Trace D is the diode’s current waveform. The diode provides a current path for the energy stored in the inductor to be transferred between the load and the output capacitor. When the diode is reverse biased, the output capacitor provides the load current. The LT1172’s error amplifier compares the feedback pin voltage, from the 13kΩ–1.5kΩ divider, to its internal 1.24V reference and controls duty cycle. The output voltage can be varied by changing the R1–R2 divider ratio (see Equation 1). An RC network at the VC pin provides loop compensation.

A charge pump is used to invert the +12V output to a –12V output. When the LT1172’s power switch turns off, the voltage on C2’s positive side rises until D1 is forward biased. The inductor charges C2 when the voltage on C2’s negative side rises enough to forward bias D2. Trace F shows C2’s current waveform, trace E is D2’s voltage waveform and trace G is its current.
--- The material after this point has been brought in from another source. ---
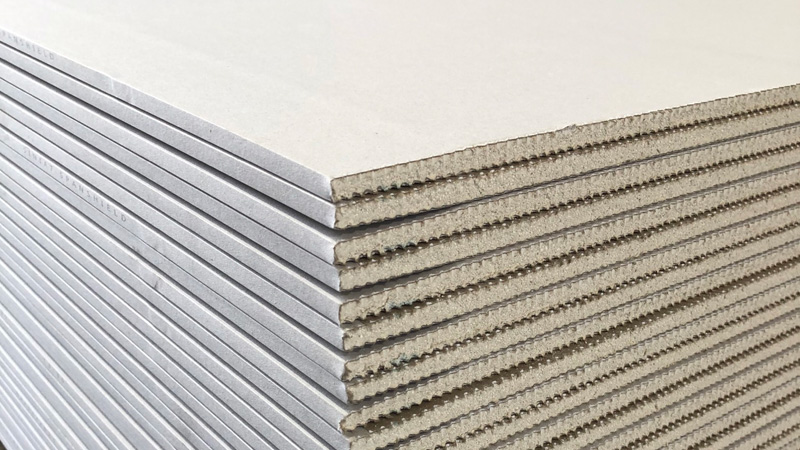 Where is `sheet #4`? The width and height of the screenshot is (800, 450). sheet #4 is located at coordinates (256, 236).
The voltage across C2 will be equal to a diode drop above +VOUT minus a Schottky diode drop. When the LT1172’s power transistor turns on, the positive side of C2 is pulled to ground. During this period diode D3 is forward biased (trace H is its current waveform), and C4 is charged by C2. An optional LC filter is added to each output to attenuated output voltage ripple. Efficiency for this circuit generally exceeds 70%.

Diode junction losses (D2 and D3) preclude ideal results, but performance is quite good. This circuit will convert +VOUT to –VOUT with losses as shown in Figure 3. Negative output load current should not exceed the positive output load by more than a factor of 5, otherwise the imbalance will cause the –12V transient response to suffer.

Figure 3. Losses for Charge Pump Converter

Figure 4 can be used for a LCD display contrast control. It is similar to the previous circuit except that all the load current is drawn from the negative output. This requires C3 to be small so negative output load fluctuations are quickly reflected to the positive output. Resistor R3 adjusts output voltage between –12V to –21V.

Figure 4. LCD Display Contrast Control Power Supply

The LT1172 provides an elegant solution to power shutdown problems by integrating a shutdown feature; eliminating the need to place a power MOSFET in series with the input voltage. When the voltage of the VC pin is pulled below 150mV, the IC shuts down pulling only 150μA. This is implemented by turning on Q1, reducing the circuit’s quiescent current from 6mA to 150μA.